- Location of Sauget in Clair County, Illinois.
- Coordinates: 38°34′12″N 90°08′25″W﻿ / ﻿38.57000°N 90.14028°W
- Country: United States
- State: Illinois
- County: St. Clair

Area
- • Total: 4.94 sq mi (12.79 km^{2})
- • Land: 4.58 sq mi (11.87 km^{2})
- • Water: 0.36 sq mi (0.92 km^{2})
- Elevation: 410 ft (120 m)

Population (2020)
- • Total: 141
- • Density: 30.8/sq mi (11.88/km^{2})
- Time zone: UTC-6 (CST)
- • Summer (DST): UTC-5 (CDT)
- ZIP codes: 62201 / 62206
- Area code: 618
- FIPS code: 17-67756
- GNIS feature ID: 2399187

= Sauget, Illinois =

Sauget (/sɔːˈʒeɪ/ saw-ZHAY-') is a village in St. Clair County, Illinois, United States. It is part of Greater St. Louis. The population was 141 at the 2020 census, down from 159 in 2010.

==History==

Sauget was incorporated as "Monsanto" in 1926. It was formed to provide a lighter regulatory environment and low taxes for Monsanto chemical plants at a time when local jurisdictions had most of the responsibility for environmental rules. It was renamed in honor of Leo Sauget, its first Village President.

The village was incorporated in part in response to the failure of government in adjacent East St. Louis, Illinois to deliver essential services, and in part to take advantage of federal grant funding programs available only to governmental units, as opposed to private industry.

The village of Sauget operates the American Bottoms Treatment Plant, a large sewage treatment plant that serves much of the Illinois side of the St. Louis metropolitan area. In addition, the village operates a municipal physical/chemical treatment plant that receives industrial wastewater from its factories. This has been cited as one of only three municipal treatment plants of this type in the United States.

The Monsanto plant in Sauget was the nation's largest producer of PCBs before a 1977 ban, and the EPA has designated the plant site along Dead Creek as a Superfund site.

Sauget has its own 16-member fire department and 16-member police department; this is despite having a population below 250 people. There is roughly one officer and firefighter for every 15 residents in Sauget. Sauget supplies municipal water and wastewater services.

Sauget is also home to minor league baseball: the Gateway Grizzlies of the Frontier League, which are controlled by the Sauget family.

Located in Sauget is the National Building Arts Center, a historic preservationist and salvage organization which holds one of the largest collections of significant architectural and industrial elements in the US.
==Geography==
According to the 2010 census, Sauget has a total area of 4.594 sqmi, of which 4.23 sqmi (or 92.08%) is land and 0.364 sqmi (or 7.92%) is water.

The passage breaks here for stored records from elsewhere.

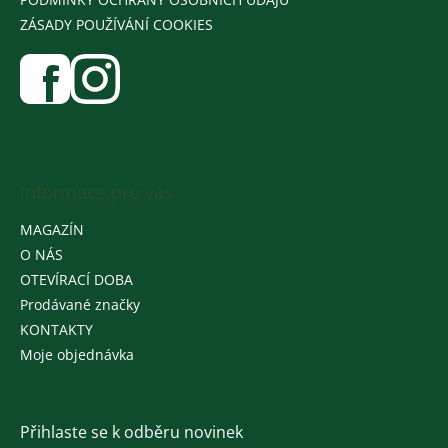
ZÁSADY POUŽÍVÁNÍ COOKIES
Informace pro vás
MAGAZÍN
O NÁS
OTEVÍRACÍ DOBA
Prodávané značky
KONTAKTY
Moje objednávka
Přihlaste se k odběru novinek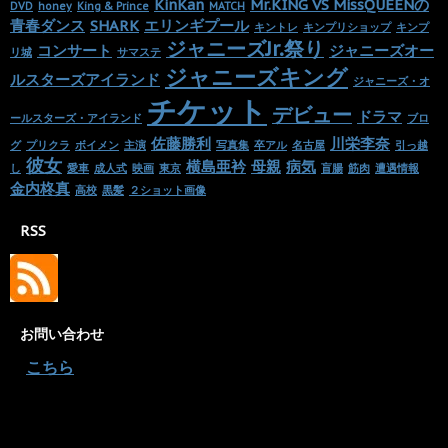
KinKan
Mr.KING VS MissQUEENの
DVD
honey
King & Prince
MATCH
青春ダンス
SHARK
エリンギプール
キントレ
キンプリショップ
キンプ
ジャニーズJr.祭り
コンサート
ジャニーズオー
リ城
サマステ
ジャニーズキング
ルスターズアイランド
ジャニーズ・オ
チケット
デビュー
ドラマ
ールスターズ・アイランド
ブロ
佐藤勝利
川栄李奈
グ
プリクラ
ボイメン
主演
写真集
卒アル
名古屋
引っ越
彼女
横島亜衿
母親
病気
し
愛車
成人式
映画
東京
盲腸
筋肉
遭遇情報
金内柊真
高校
黒髪
２ショット画像
RSS
お問い合わせ
・
こちら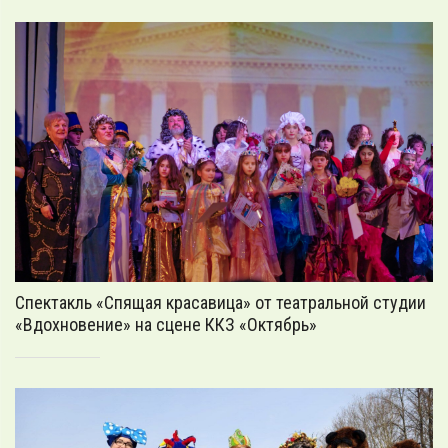
Спектакль «Спящая красавица» от театральной студии
«Вдохновение» на сцене ККЗ «Октябрь»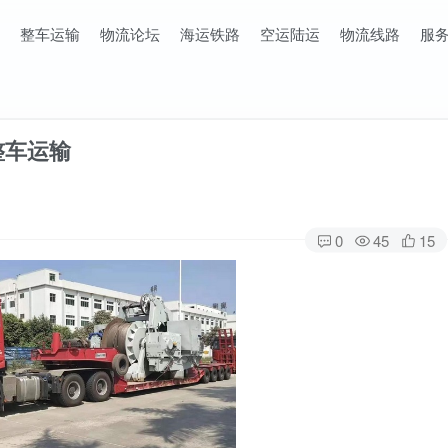
整车运输
物流论坛
海运铁路
空运陆运
物流线路
服
整车运输
0
45
15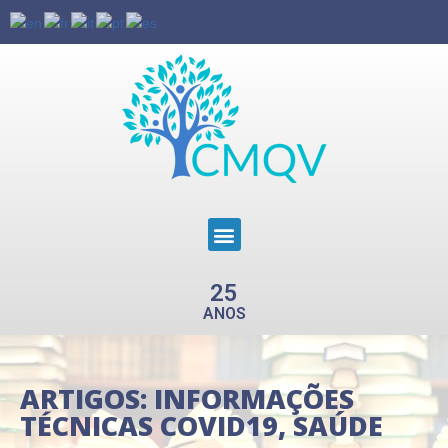
25
ANOS
ARTIGOS:
INFORMAÇÕES
TÉCNICAS COVID19
,
SAÚDE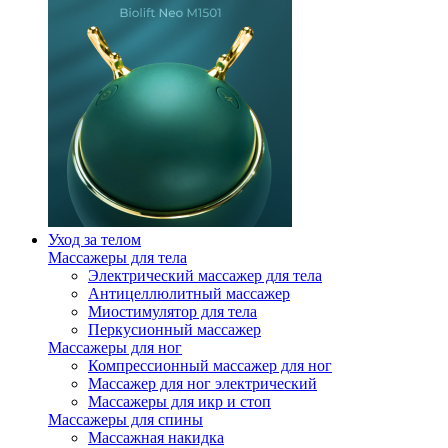
Уход за телом
Массажеры для тела
Электрический массажер для тела
Антицеллюлитный массажер
Миостимулятор для тела
Перкусионный массажер
Массажеры для ног
Компрессионный массажер для ног
Массажер для ног электрический
Массажеры для икр и стоп
Массажеры для спины
Массажная накидка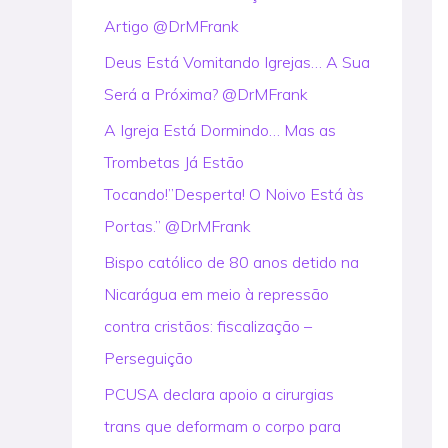
Artigo @DrMFrank
r
:
Deus Está Vomitando Igrejas… A Sua
Será a Próxima? @DrMFrank
A Igreja Está Dormindo… Mas as
Trombetas Já Estão
Tocando!”Desperta! O Noivo Está às
Portas.” @DrMFrank
Bispo católico de 80 anos detido na
Nicarágua em meio à repressão
contra cristãos: fiscalização –
Perseguição
PCUSA declara apoio a cirurgias
trans que deformam o corpo para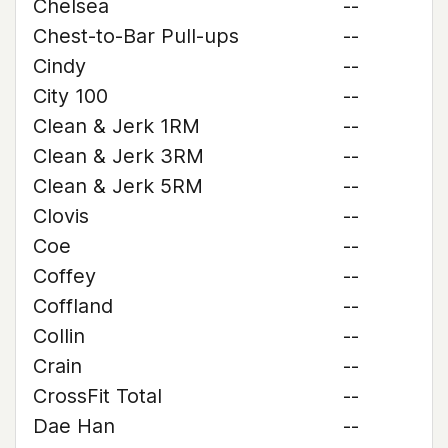
Chelsea
--
Chest-to-Bar Pull-ups
--
Cindy
--
City 100
--
Clean & Jerk 1RM
--
Clean & Jerk 3RM
--
Clean & Jerk 5RM
--
Clovis
--
Coe
--
Coffey
--
Coffland
--
Collin
--
Crain
--
CrossFit Total
--
Dae Han
--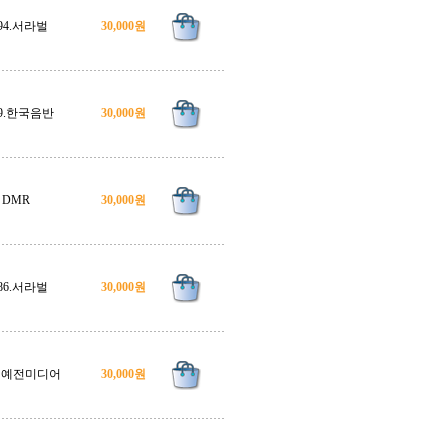
994.서라벌
30,000원
89.한국음반
30,000원
DMR
30,000원
986.서라벌
30,000원
9. 예전미디어
30,000원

Sauget is located in the American Bottom, the floodplain of the Mississippi River opposite St. Louis, Missouri.

==Demographics==

As of the census of 2000, there were 249 people, 101 households, and 61 families residing in the village. The population density was 60.3 PD/sqmi. There were 115 housing units at an average density of 27.8 /sqmi. The racial makeup of the village was 70.28% White, 27.71% African American, 1.20% Asian, 0.40% from other races, and 0.40% from two or more races. Hispanic or Latino of any race were 0.80% of the population.

There were 101 households, out of which 27.7% had children under the age of 18 living with them, 36.6% were married couples living together, 21.8% had a female householder with no husband present, and 39.6% were non-families. 30.7% of all households were made up of individuals, and 10.9% had someone living alone who was 65 years of age or older. The average household size was 2.47 and the average family size was 3.05.

In the village, the population was spread out, with 23.7% under the age of 18, 10.0% from 18 to 24, 32.5% from 25 to 44, 22.9% from 45 to 64, and 10.8% who were 65 years of age or older. The median age was 36 years. For every 100 females, there were 81.8 males. For every 100 females age 18 and over, there were 84.5 males.

The median income for a household in the village was $35,833, and the median income for a family was $41,875. Males had a median income of $40,833 versus $25,714 for females. The per capita income for the village was $19,330. About 20.0% of families and 17.3% of the population were below the poverty line, including 28.6% of those under the age of eighteen and 11.1% of those 65 or over.

Historical population
| Census | Pop. | Note | %± |
|---|---|---|---|
| 1930 | 304 |  | — |
| 1940 | 359 |  | 18.1% |
| 1950 | 357 |  | −0.6% |
| 1960 | 324 |  | −9.2% |
| 1970 | 220 |  | −32.1% |
| 1980 | 205 |  | −6.8% |
| 1990 | 197 |  | −3.9% |
| 2000 | 249 |  | 26.4% |
| 2010 | 159 |  | −36.1% |
| 2020 | 141 |  | −11.3% |

==Education==
Sauget is in the Cahokia Community Unit School District 187.